Over the last couple of weekend lunches I’ve read Michéle Lamont’s  How Professors Think: Inside the Curious World of Academic Judgment. Here’s the (slightly hype-y) blurb from Harvard University Press:

Excellence. Originality. Intelligence. Everyone in academia stresses quality. But what exactly is it, and how do professors identify it? In the academic evaluation system known as “peer review,” highly respected professors pass judgment, usually confidentially, on the work of others. But only those present in the deliberative chambers know exactly what is said. Michèle Lamont observed deliberations for fellowships and research grants, and interviewed panel members at length. In How Professors Think, she reveals what she discovered about this secretive, powerful, peculiar world.

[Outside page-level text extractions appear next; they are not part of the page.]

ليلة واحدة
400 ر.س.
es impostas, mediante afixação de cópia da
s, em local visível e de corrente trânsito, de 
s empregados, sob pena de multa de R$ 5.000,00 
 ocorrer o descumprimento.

I think “peculiar” is the most apt of the adjectives in that last sentence, because Lamont didn’t really address the interface between the grant-review process and the outcomes – it was more concerned with the processes of deliberation and the construction of norms of quality that go on. A really interesting read, particularly if you are US-based social scientist (the “study population”). I found myself itching to know more about the cultural differences that might occur, between for example the US, the UK, and Europe; or between the social sciences as construed in the book (from economics to English literature) and the behavioural and life sciences (psychology, biological anthropology, biology). But those are interests motivated by my own disciplinary and geographic situation.

I took two things away from the book: the first, Lamont’s message that quality/excellence are a bit ineffable, but that in general people “know it when they see it”, regardless of disciplinary background. The second was that there are two levels of the process that the applicant has no control over: the  mix of people and perspectives on a grant review committee, and the alchemy of how they reach their decisions about what is quality and deserves to be funded and what is not. These seem to be almost completely unpredictable, and would encourage me, if a grant proposal were rejected somewhere or sometime, to resubmit it elsewhere.

The book is very readable, with a great mix of synthetic commentary and verbatim quotes from the reviewer participants. Gave me a real insight into the decision-making criteria used by more interpretive disciplines/individuals, too.